谱系依赖神经微环路形成的分子机制

Dysfunctional neuronal connectivity has been implicated in many neurological disorders, such as autism spectrum disorders (ASD). Except social interaction difficulties, communication challenges and a tendency to engage in repetitive behaviors, ASD also affect emotional control, perception and certain type of memories in patients. Synaptic specificity is the basis of forming neural microcircuits, however, the underlying molecular mechanism remains largely unknown. An increasing amount of data show that neurons specifically connect with each other to assemble specific neural circuits with specific physiological functions. As a small scale of brain circuits, the neural microcircuits offer a very attractive intermediate for us to study the brain, which contains a much more complex network. We will take advantage of the newly identified lineage-dependent microcircuit in which sister cells originated from a common progenitor preferentially form synapses, to investigate the mechanism how cells can recognize each other and then form synapses in neural microcircuits. Our preliminary data showed that clustered protocadherins (PCDH), ASD risking factors, are the basis of neuronal diversification. PCDH are the largest subfamily of homophilic cell adhesion molecules, which play important roles in synapse formation. Because of the above reasons, we will combine several complementary techniques, such as multiple whole-cell patch clamp recordings, manipulating protein expression in transgenic mice and single-cell RT-PCR to identify the roles of protocadherin in synaptic specificity. Successful completion of our study will not only result in a comprehensive understanding of the specification of synapse formation, but also provide a new insight into the pathogenesis of ASD at the neural circuit level. It should also have important implications for the prevention and treatment of unreliable perception and emotional control in ASD.

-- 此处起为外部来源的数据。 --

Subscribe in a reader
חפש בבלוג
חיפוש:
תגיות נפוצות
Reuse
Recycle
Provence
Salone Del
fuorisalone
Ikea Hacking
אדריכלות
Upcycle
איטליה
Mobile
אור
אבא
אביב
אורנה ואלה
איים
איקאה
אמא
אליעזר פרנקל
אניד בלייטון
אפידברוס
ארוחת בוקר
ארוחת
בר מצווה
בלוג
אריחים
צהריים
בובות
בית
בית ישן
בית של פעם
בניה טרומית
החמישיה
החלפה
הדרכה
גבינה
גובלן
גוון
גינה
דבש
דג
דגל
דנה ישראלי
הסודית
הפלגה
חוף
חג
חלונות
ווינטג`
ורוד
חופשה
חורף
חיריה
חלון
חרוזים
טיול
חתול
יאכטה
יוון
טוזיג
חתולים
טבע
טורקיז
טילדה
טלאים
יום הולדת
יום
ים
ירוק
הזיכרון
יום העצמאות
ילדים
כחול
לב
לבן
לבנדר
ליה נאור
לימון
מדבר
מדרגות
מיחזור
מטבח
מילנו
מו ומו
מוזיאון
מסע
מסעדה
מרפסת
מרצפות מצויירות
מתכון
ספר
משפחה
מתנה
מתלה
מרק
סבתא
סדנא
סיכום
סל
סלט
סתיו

神经环路形成的异常会导致自闭症等多种神经性疾病。自闭症患者在情感控制，对外感知以及记忆方面等有异于常人。突触特异性是神经环路形成的基础，但其分子机制却非常不清楚。众多数据表明神经元间会特异性地彼此相连组成特定的神经环路，参与特定的生理功能。这些相对简单的神经环路给我们提供了一个认识复杂大脑的平台。我们将充分利用新近鉴定的谱系依赖微环路中姊妹细胞能够优先形成突触这个现象来研究突触特异性，以阐明神经环路中神经元间是如何特异性识别对方，进而形成突触。我们初步数据表明自闭症风险因子成簇性原钙粘蛋白是神经元多样化的基础，这类分子嗜同相吸，参与突触形成。我们将结合多通道全细胞膜片钳记录、转基因小鼠和单细胞RT-PCR等多种主要实验手段来验证该蛋白在突触特异性中的作用。该项目的成功实施将极大增强我们对大脑中神经环路组装机理的了解，同时也能够帮助理解自闭症患者为何会具有情感控制和对外感知不稳定等症状。